To Shatin racecourse today to play the pipes in a sponsor’s “box” – a curious word for a space which could have accomodated a good sized dim sum restaurant. This was the first time I had been on the racecourse while racing was in progress. Alas, such is the size of the horse empire and the small role in its affairs accorded to visiting musicians, that we never actually saw a live horse. The life of a piper consists of a great deal of waiting around for a small burst of actual blowing. But even by those standards this was a long day. A morning rehearsal was cancelled so we waited for about five hours. The good news was that we had a pleasant space, and seats, to do it in.
I had brief glimpses of the rest of the premises. Some large windowless rooms full of screens and seats where people who were not even pretending to be interested in four-legged animals could track the numbers. Bits of transplanted hotel for the use of various privileged groups. Hordes of staff. The Jockey Club appears to be a sort of terrestrial Cathay Pacific Airways. Everything is done as it should be but none of the people doing it look happy. None of the punters seemed to be deterred by the thought that their opulent surroundings had been constructed with the money donated by previous pickers of slow ponies.
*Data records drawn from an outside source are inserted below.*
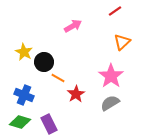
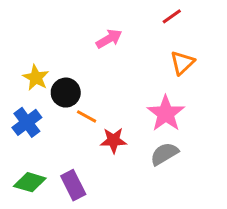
red star: (76, 94) -> (114, 140), turned 30
blue cross: (24, 95) -> (27, 122), moved, turned 30

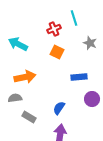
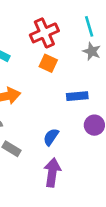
cyan line: (74, 18) -> (89, 26), moved
red cross: (54, 29) -> (44, 33), size x1.5

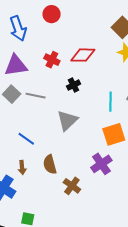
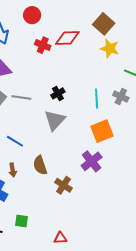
red diamond: (83, 55) -> (67, 38), moved
red cross: (52, 60) -> (43, 45), moved
black cross: (74, 85) -> (58, 93), moved

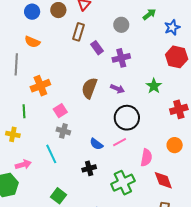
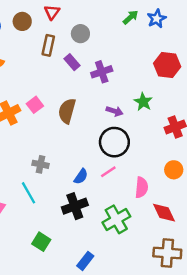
gray circle: (121, 25) -> (80, 34), moved
blue star: (172, 27) -> (157, 19), moved
purple arrow: (117, 89) -> (115, 111), moved
pink square: (60, 111) -> (35, 105), moved
blue semicircle: (96, 144) -> (81, 176), turned -88
black cross: (89, 168) -> (75, 206), size x1.5

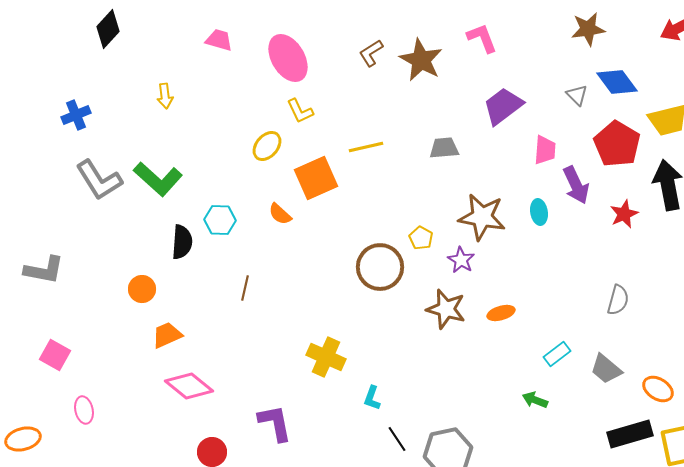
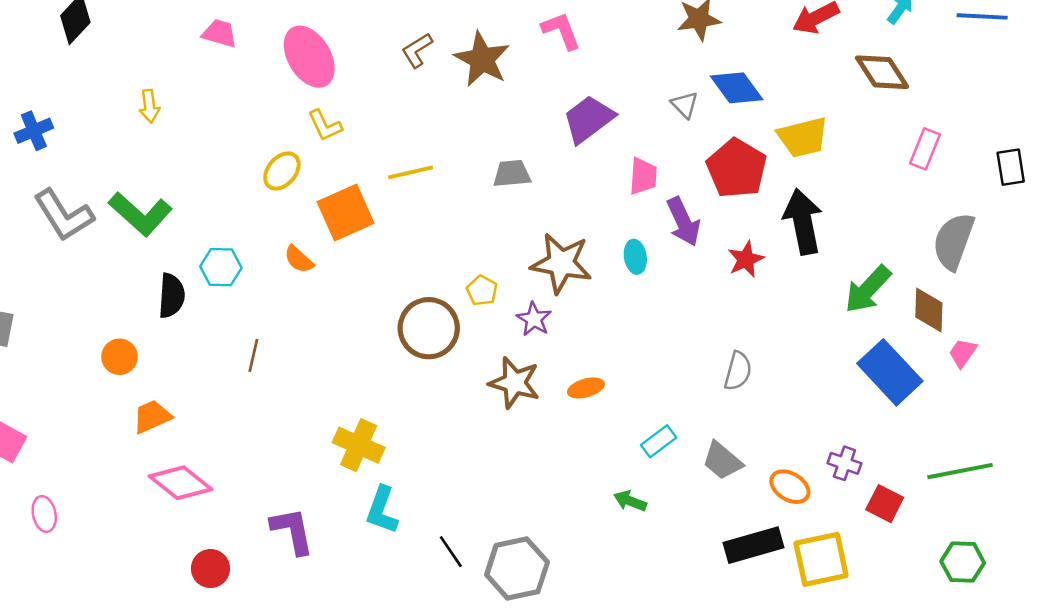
cyan L-shape: (372, 398) -> (382, 510), moved, size x1.5

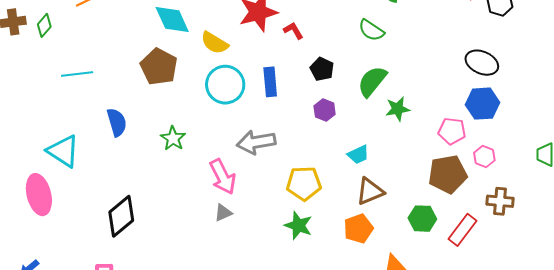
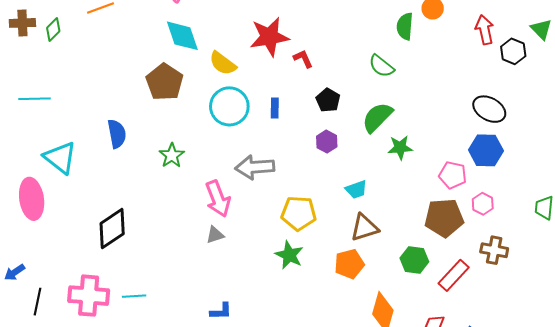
cyan line: (77, 74) -> (35, 99), moved
blue rectangle: (270, 82) -> (275, 108), size x0.7

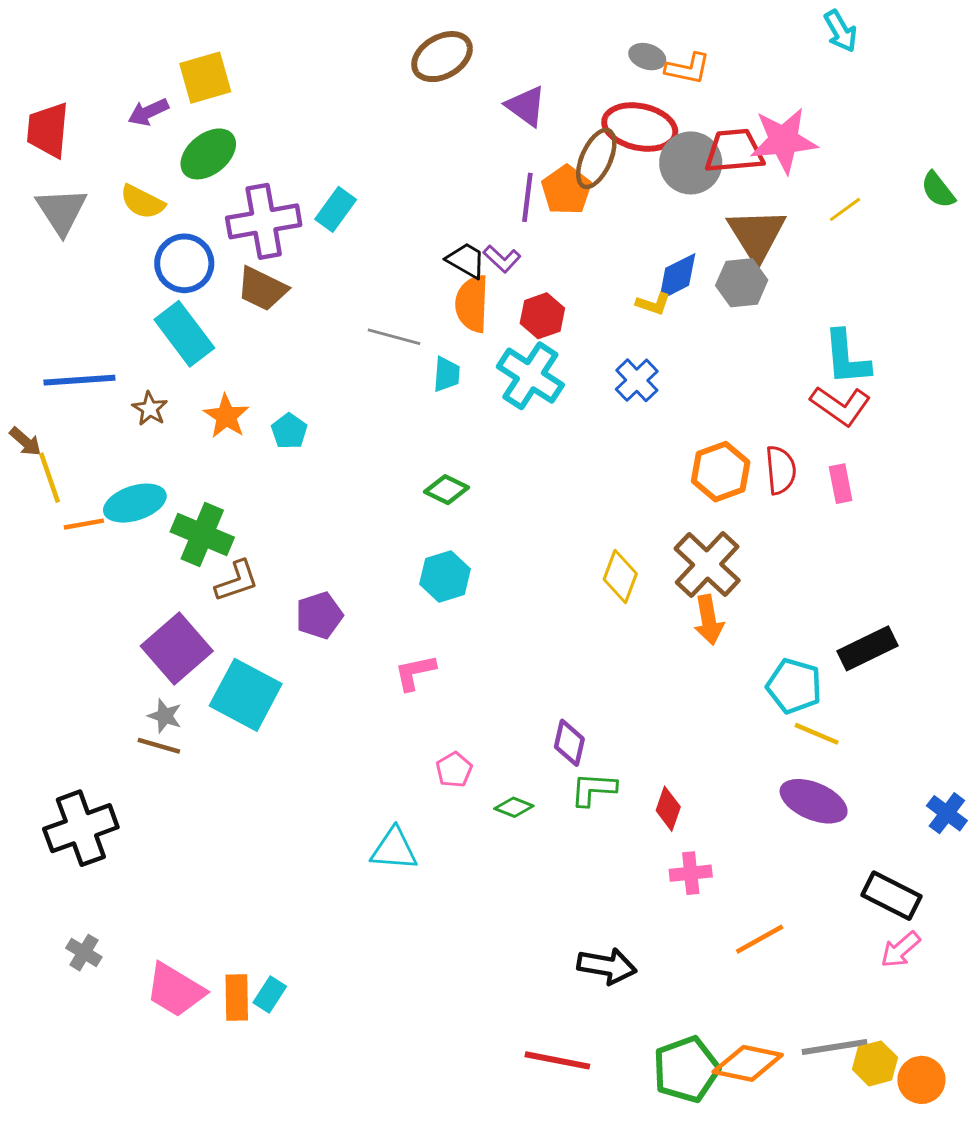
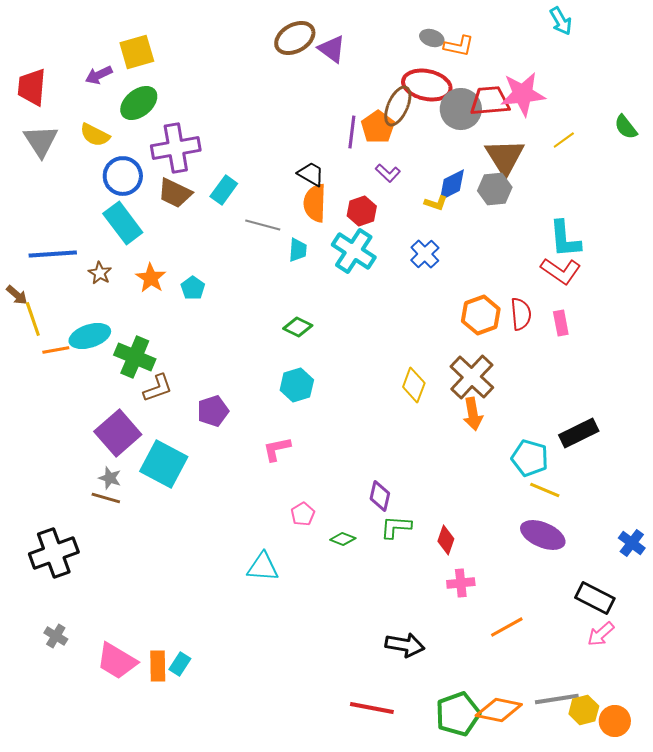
purple triangle: (526, 106) -> (332, 49), moved
cyan rectangle: (336, 209) -> (224, 190), moved
purple L-shape: (502, 259) -> (388, 173), moved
Did I detect the smell of greed? Perhaps it was my imagination.
What was not my imagination was the occasional whiff of nicotine. It seems that the enthusiasm for banning smoking in crowded open-air spaces has not yet reached horse territory. Perhaps those legal eagles who think a plastic screen makes a dining space “indoors” could set themselves a real challenge by considering the legal status of the parade ring, which nawadays has a huge retracting roof.